Partial Implementation of Max Flow and Min Cost Flow in Almost-Linear Time
Nithin Kavi
TL;DR
This work translates the near-linear-time max-flow/min-cost-flow framework of Chen et al. into a concrete implementation effort, assembling and partially implementing core components such as dynamic trees, low-stretch decomposition, and a rebuilding game. It provides detailed rationale for design choices, reports empirical validations for LSST and HLD, and offers heuristic IPM experiments to gauge practicality. While several subparts remain stubbed (notably expander decomposition and a fully correct IPM), the study clarifies the practical challenges and lays a roadmap for completing the implementation, with a clear analysis of the theoretical time bounds and where they manifest in practice.
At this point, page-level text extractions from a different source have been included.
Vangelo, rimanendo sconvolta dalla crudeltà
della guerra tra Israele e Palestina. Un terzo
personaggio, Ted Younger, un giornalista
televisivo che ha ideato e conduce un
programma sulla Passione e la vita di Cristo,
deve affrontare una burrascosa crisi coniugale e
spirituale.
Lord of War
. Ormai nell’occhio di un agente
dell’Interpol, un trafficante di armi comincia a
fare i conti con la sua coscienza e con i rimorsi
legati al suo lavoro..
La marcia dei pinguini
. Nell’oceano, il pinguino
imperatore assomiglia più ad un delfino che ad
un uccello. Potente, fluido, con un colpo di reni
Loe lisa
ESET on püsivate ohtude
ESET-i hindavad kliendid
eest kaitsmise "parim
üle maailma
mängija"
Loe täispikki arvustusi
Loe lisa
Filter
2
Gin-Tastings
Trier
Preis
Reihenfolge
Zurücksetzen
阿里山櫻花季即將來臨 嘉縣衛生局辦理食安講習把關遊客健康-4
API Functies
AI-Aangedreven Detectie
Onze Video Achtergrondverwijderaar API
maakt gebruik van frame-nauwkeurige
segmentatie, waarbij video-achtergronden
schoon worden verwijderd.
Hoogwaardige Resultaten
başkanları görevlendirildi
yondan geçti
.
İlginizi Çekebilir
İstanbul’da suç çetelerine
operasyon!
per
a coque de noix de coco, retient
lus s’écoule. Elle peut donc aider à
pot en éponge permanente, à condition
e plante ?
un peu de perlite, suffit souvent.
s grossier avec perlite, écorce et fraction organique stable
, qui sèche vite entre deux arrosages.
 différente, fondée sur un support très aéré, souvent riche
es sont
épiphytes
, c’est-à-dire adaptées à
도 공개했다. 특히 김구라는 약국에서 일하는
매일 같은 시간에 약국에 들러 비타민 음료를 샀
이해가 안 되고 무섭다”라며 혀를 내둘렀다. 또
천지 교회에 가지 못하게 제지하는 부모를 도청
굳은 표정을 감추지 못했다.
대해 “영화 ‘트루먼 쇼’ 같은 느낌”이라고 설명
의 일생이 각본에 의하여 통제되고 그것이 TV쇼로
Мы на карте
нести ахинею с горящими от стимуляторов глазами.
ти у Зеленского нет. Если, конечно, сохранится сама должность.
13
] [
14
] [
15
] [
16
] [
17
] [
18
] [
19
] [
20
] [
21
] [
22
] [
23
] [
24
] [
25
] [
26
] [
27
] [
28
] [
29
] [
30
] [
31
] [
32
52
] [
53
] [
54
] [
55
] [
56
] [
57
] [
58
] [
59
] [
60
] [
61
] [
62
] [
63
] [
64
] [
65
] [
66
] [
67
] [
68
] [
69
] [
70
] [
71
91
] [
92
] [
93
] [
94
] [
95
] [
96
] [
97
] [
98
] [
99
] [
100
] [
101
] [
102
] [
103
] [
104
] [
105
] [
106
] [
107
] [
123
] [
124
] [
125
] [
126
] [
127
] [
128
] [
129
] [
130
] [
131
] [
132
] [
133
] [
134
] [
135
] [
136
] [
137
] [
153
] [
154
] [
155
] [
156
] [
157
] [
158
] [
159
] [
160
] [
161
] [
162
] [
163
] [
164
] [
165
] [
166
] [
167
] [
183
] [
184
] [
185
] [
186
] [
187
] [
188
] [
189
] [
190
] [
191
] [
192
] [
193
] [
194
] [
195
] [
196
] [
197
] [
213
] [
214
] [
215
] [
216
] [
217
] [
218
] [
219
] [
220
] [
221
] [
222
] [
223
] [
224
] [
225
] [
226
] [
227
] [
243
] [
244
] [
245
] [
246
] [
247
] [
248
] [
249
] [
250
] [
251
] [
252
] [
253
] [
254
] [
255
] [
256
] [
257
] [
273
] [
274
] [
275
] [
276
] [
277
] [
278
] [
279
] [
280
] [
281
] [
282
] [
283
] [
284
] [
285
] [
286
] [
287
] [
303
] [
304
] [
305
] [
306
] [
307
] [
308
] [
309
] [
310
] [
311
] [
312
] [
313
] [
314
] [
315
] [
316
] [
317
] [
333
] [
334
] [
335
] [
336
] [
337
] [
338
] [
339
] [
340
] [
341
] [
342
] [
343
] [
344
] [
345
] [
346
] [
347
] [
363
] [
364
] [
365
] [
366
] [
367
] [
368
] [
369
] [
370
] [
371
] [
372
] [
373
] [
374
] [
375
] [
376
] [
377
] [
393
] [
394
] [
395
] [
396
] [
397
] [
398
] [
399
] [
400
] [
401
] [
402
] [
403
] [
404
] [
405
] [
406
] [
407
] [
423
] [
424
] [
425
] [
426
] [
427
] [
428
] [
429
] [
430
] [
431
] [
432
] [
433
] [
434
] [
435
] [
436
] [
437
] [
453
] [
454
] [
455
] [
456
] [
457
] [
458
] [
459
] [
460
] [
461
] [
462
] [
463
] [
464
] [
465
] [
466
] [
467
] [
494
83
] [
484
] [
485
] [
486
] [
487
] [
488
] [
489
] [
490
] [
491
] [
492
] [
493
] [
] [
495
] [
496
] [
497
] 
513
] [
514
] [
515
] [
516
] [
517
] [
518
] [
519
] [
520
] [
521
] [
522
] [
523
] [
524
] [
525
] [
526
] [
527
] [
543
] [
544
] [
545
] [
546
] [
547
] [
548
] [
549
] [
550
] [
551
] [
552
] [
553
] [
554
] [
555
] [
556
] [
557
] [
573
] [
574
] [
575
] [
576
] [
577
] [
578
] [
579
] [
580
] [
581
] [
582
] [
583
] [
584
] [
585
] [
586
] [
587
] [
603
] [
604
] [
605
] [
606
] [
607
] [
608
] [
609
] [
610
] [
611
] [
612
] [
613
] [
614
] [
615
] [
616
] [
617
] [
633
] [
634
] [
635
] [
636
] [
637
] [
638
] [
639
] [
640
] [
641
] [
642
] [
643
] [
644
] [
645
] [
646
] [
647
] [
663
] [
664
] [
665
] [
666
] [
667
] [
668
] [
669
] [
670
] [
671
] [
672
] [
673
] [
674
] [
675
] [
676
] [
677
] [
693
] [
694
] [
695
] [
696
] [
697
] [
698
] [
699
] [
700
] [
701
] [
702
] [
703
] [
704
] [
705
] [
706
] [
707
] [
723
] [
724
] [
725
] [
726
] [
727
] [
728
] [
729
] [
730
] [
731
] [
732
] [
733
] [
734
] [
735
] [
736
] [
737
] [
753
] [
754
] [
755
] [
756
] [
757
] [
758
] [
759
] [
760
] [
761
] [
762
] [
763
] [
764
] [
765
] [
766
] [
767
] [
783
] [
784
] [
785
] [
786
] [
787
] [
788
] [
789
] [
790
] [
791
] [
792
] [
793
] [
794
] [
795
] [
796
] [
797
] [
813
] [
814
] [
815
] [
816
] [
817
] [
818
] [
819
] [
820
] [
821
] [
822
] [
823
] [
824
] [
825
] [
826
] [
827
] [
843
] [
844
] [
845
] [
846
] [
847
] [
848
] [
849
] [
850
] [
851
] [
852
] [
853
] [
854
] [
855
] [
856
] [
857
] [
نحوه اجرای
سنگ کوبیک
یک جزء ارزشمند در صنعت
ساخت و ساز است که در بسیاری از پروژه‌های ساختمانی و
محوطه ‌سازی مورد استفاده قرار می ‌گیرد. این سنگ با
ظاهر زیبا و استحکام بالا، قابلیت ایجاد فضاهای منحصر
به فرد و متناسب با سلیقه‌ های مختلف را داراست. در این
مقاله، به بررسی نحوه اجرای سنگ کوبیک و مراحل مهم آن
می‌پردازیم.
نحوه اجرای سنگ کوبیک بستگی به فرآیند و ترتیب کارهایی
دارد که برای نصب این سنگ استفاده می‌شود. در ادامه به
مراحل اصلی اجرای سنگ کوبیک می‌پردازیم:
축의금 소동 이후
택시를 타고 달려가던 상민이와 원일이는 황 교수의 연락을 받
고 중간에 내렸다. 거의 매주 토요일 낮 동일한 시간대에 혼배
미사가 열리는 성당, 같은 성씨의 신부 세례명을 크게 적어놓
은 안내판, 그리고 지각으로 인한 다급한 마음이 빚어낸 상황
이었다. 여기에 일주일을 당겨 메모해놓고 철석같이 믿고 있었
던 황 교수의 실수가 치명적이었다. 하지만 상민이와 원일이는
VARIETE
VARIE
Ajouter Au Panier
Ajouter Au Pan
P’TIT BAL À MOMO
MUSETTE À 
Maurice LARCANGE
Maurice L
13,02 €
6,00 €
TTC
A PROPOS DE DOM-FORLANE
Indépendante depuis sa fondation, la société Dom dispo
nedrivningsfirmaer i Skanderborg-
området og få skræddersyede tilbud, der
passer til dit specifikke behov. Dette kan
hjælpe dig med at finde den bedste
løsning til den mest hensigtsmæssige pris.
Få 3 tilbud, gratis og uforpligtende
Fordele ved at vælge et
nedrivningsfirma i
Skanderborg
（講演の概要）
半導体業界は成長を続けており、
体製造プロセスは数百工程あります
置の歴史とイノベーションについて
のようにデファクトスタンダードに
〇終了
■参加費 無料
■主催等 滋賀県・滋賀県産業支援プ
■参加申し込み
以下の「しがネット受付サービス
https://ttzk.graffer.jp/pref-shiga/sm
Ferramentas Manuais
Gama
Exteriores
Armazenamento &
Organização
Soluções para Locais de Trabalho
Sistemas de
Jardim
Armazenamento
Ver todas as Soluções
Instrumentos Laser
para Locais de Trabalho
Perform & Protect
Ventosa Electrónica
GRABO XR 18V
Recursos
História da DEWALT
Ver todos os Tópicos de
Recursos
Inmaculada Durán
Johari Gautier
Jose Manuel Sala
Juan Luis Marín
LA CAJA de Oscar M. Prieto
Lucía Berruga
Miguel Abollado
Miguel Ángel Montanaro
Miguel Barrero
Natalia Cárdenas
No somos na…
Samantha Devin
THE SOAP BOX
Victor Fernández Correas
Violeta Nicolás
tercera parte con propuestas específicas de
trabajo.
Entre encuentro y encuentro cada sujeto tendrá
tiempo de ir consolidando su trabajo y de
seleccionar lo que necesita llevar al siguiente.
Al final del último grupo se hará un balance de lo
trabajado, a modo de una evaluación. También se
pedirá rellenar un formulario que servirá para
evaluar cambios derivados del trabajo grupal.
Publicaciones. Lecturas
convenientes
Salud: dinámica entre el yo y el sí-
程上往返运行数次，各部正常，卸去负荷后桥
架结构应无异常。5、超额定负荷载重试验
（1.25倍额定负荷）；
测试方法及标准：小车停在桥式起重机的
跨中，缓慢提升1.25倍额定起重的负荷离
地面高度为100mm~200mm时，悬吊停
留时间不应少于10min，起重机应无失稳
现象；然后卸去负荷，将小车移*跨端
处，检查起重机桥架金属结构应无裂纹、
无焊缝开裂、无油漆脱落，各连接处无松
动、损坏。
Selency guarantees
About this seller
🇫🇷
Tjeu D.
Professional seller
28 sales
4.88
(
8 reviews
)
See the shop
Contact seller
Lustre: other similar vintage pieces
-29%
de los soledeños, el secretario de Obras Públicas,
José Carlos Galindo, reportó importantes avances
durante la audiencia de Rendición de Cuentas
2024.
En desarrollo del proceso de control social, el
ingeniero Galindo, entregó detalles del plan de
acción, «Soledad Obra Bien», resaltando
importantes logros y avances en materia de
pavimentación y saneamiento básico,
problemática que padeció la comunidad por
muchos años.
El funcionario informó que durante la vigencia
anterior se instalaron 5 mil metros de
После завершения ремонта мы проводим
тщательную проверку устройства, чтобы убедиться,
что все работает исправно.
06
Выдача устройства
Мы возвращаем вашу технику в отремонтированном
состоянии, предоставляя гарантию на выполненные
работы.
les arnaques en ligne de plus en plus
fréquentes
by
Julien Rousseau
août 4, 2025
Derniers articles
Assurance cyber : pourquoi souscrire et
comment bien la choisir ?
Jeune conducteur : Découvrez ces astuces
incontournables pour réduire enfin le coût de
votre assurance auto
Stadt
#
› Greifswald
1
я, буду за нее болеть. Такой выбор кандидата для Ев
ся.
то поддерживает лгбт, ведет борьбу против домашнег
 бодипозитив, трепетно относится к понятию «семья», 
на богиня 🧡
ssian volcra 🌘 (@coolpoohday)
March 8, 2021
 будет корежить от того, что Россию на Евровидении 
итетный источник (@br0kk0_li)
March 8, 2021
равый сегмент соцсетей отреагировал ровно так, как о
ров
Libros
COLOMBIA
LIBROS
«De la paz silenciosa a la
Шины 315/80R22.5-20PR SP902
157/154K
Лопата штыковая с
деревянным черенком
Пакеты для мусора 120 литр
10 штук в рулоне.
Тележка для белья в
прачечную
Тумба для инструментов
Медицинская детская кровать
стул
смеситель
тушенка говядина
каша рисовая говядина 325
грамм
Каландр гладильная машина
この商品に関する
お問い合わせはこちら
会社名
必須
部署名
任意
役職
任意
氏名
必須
Overall, the paper contributes both a partial realizing of the algorithmic blueprint and a critical assessment of its near-linear-time promises, informing future work toward a fully operational, scalable solver.
Abstract
In 2022, Chen et al. proposed an algorithm in \cite{main} that solves the min cost flow problem in $m^{1 + o(1)} \log U \log C$ time, where $m$ is the number of edges in the graph, $U$ is an upper bound on capacities and $C$ is an upper bound on costs. However, as far as the authors of \cite{main} know, no one has implemented their algorithm to date. In this paper, we discuss implementations of several key portions of the algorithm given in \cite{main}, including the justifications for specific implementation choices. For the portions of the algorithm that we do not implement, we provide stubs. We then go through the entire algorithm and calculate the $m^{o(1)}$ term more precisely. Finally, we conclude with potential directions for future work in this area.